L'année où je regagnai Kouroussa, mon certificat dans ma poche, je fus évidemment reçu à bras ouverts… Mais
tandis que mes parents me pressaient sur leur cœur, tandis que ma mère se réjouissait peut-être plus de mon retour
que du diplôme conquis, je m'écriai comme si la nouvelle devait ravir tout le monde :
— Et ce n'est pas tout ; le directeur se propose de m'envoyer en France !
— En France? dit ma mère.
Et je vis son visage se fermer.
— Oui. Une bourse me sera attribuée ; il n'y aura aucun frais pour vous.
— Il s'agit bien de frais ! dit ma mère. Quoi ! tu nous quitterais encore ?

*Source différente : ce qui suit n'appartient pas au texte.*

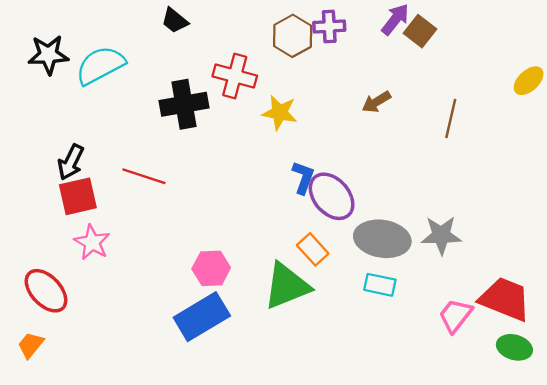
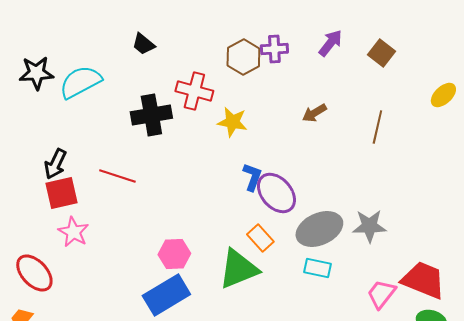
brown square: (420, 31) -> (381, 53), moved
gray ellipse: (382, 239) -> (319, 229), turned -33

— Mais je ne sais pas, dis-je. Et je vis bien - et déjà je me doutais bien - que je m'étais fort avancé, fort
imprudemment avancé en répondant « oui » au directeur. Tu ne partiras pas ! dit ma mère.
— Non, dis-je. Mais ce ne serait pas pour plus d'une année.
— Une année ? dit mon père. Une année, ce n'est pas tellement long.
— Comment ? dit vivement ma mère. Une année, ce n'est pas long ? Voilà quatre ans que notre fils n'est plus jamais
près de nous, sauf pour les vacances, et toi, tu trouves qu'une année ce n'est pas long ?
— Bon, dit mon père; n'en parlons plus. Aussi bien cette journée est-elle la journée de son retour et de son succès :
réjouissons-nous ! On parlera de tout cela plus tard. Nous n'en dîmes pas davantage, car les gens commençaient
d'affluer dans la concession, pressés de me fêter. Tard dans la soirée, quand tout le monde fut couché, j'allai
rejoindre mon père sous la véranda de sa case : le directeur m'avait dit qu'il lui fallait, avant de faire aucune
démarche, le consentement officiel de mon père et que ce consentement devrait lui parvenir dans le plus bref délai.